Incubate the samples at 37 degrees Celsius for 15 minutes. Once the collagen caps have adhered to the cell filled collagen molds, dispense two to 2 1/2 milliliters of cell culture medium slowly over the glass cover slips on top of the gels and culture the samples at 37 degrees celsius for one to three days. These images are from low and high magnification views of the arrays molded into a type I collagen gel prior to cell seeding.
The shape of the wells is determined by the shape of the features on the silicon master. Here, the rectangular wells have been filled with mammory epithelial cells. In this example, each 200 by 50 micron rectangular well contains approximately 80 to 100 cells.

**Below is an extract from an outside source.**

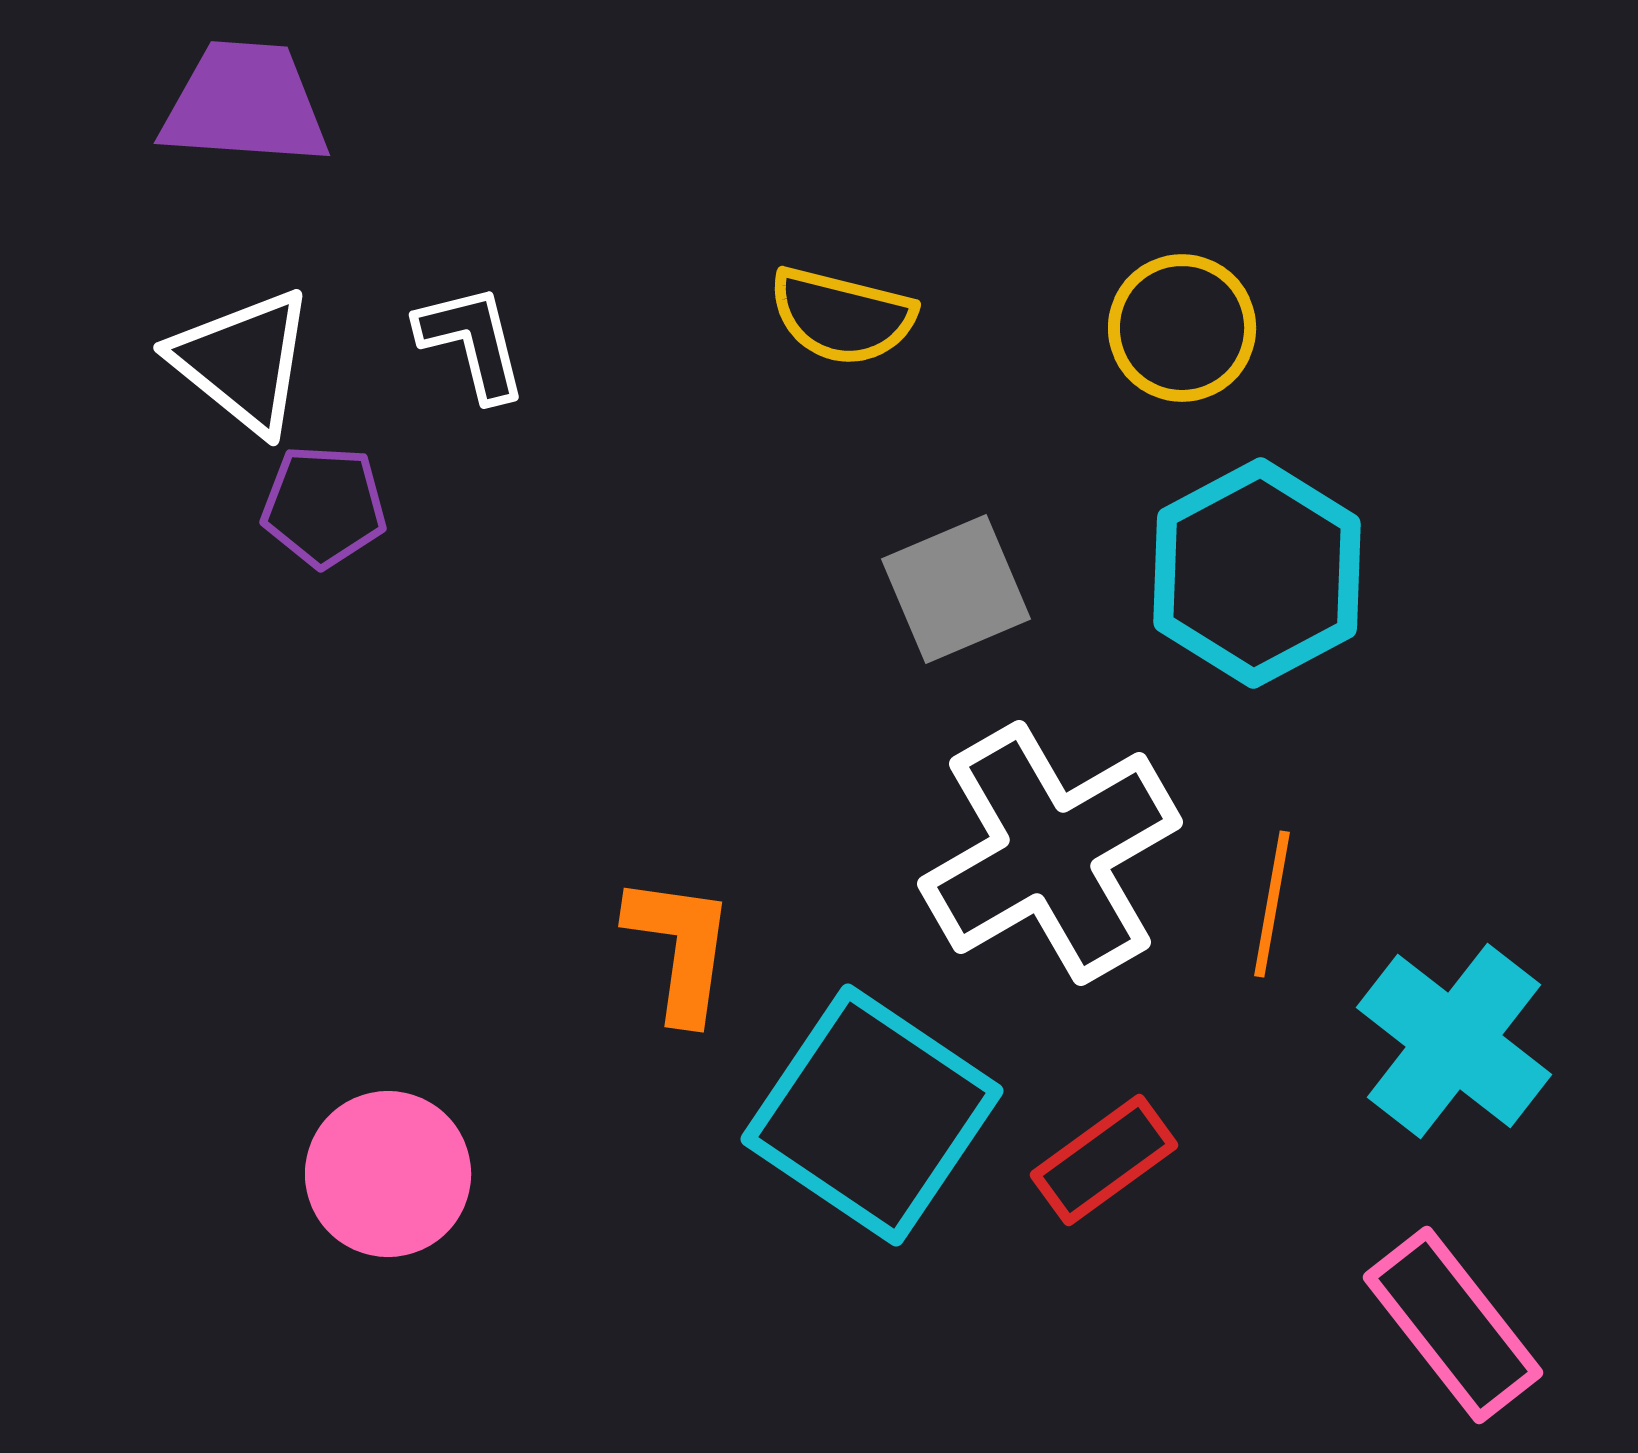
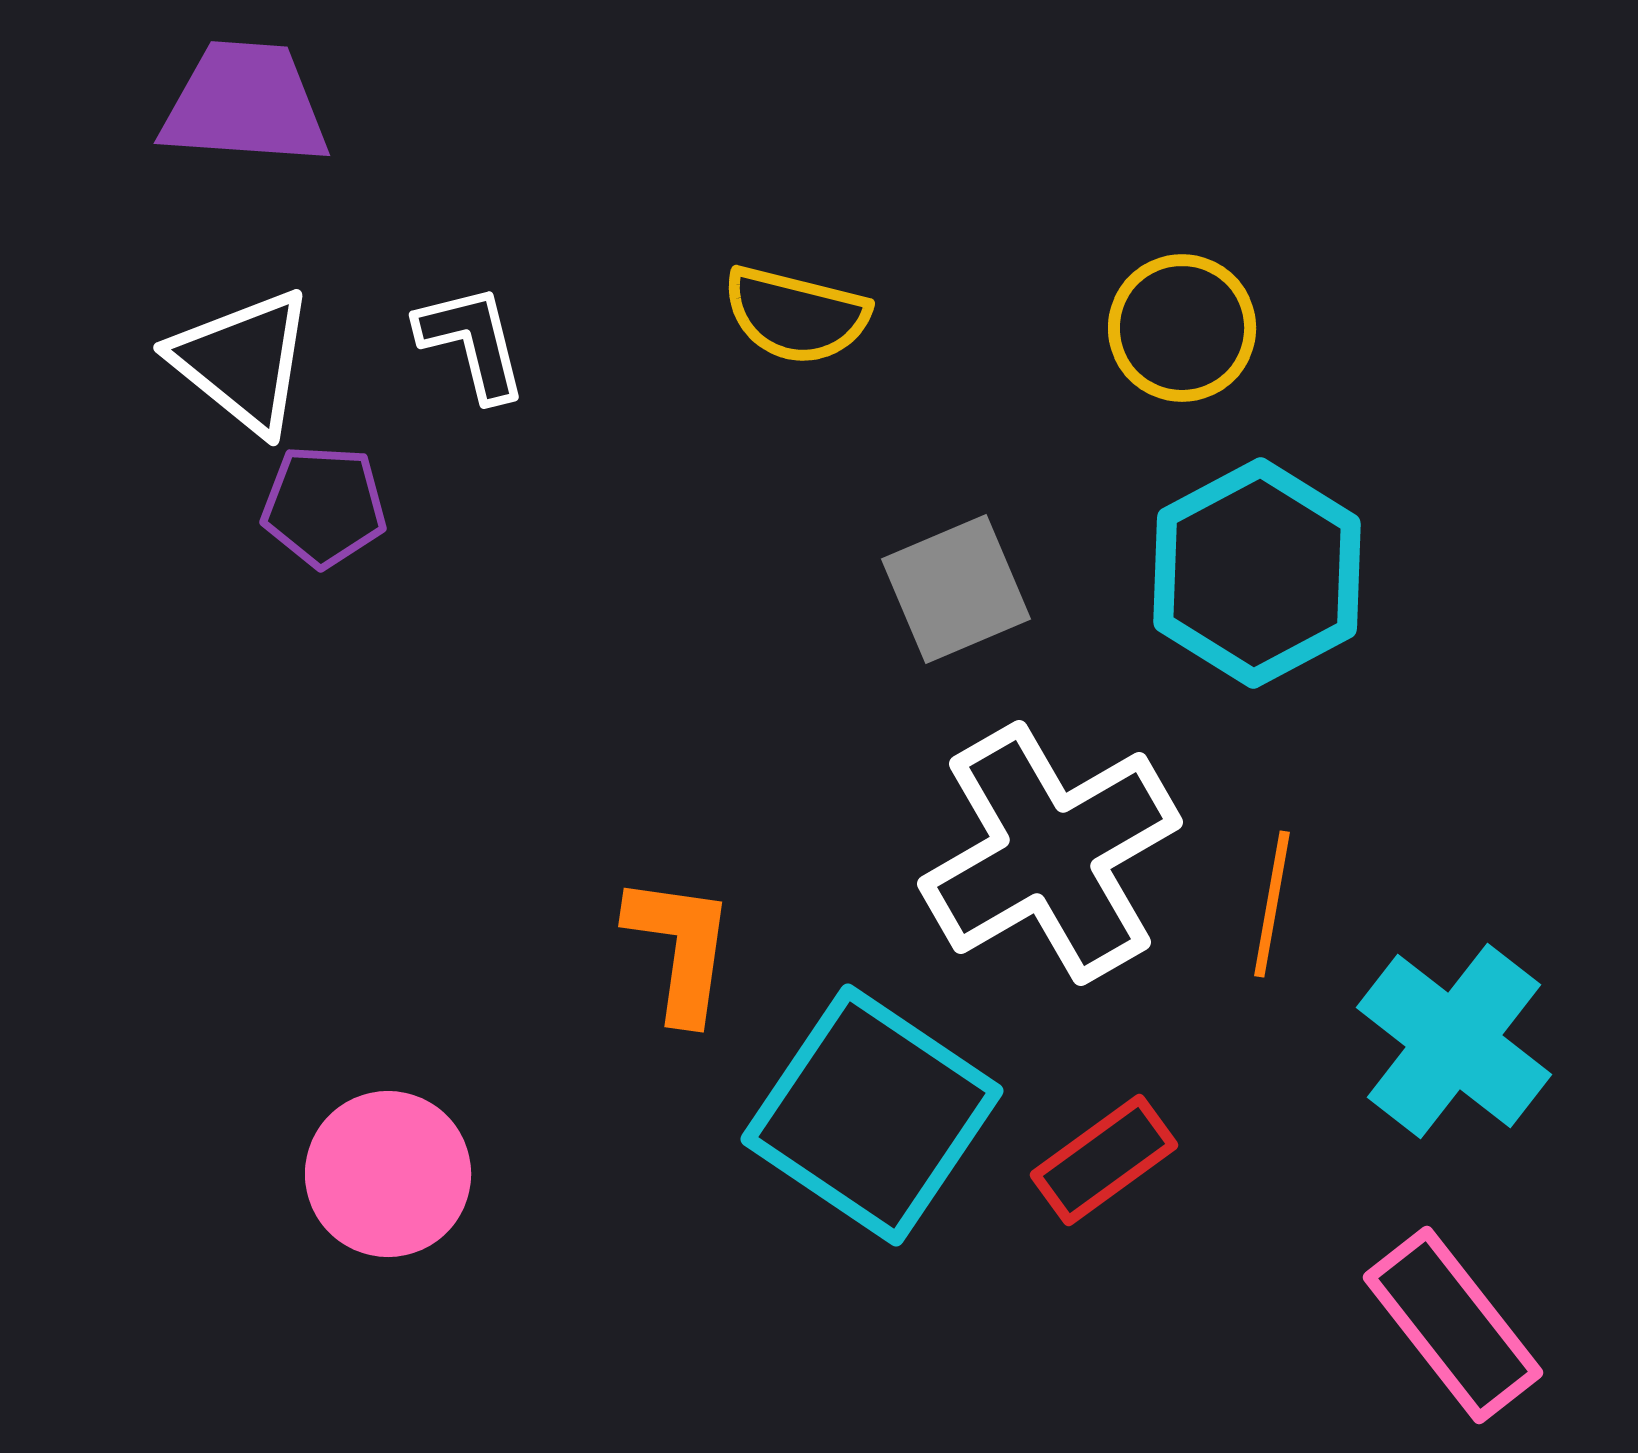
yellow semicircle: moved 46 px left, 1 px up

24 hours after cell seeding, cells were observed adhering to one another within the wells to form a tissue. 24 hours after the addition of a growth factor HGF to the culture medium, the tissues are seen undergoing branching morphogenesis. One of the proteins involved with cell migration is focal adhesion kinase, which as you can see from this composite image, increases at the ends of the wells where branching typically occurs.
Once mastered, this technique can be completed within two hours if performed properly. Following this procedure, other methods like traction force microscopy, real time RT-PCR, and Western Blotting, can be performed in order to determine the forces exerted by cells as they migrate and changes in transcript and protein levels of genes of interest. After watching this video, you should have a good understanding of how to set up this 3D cell culture model in which tissues of defined initial geometry are embedded within a collagen gel.
Thanks for watching and good luck with your experiments.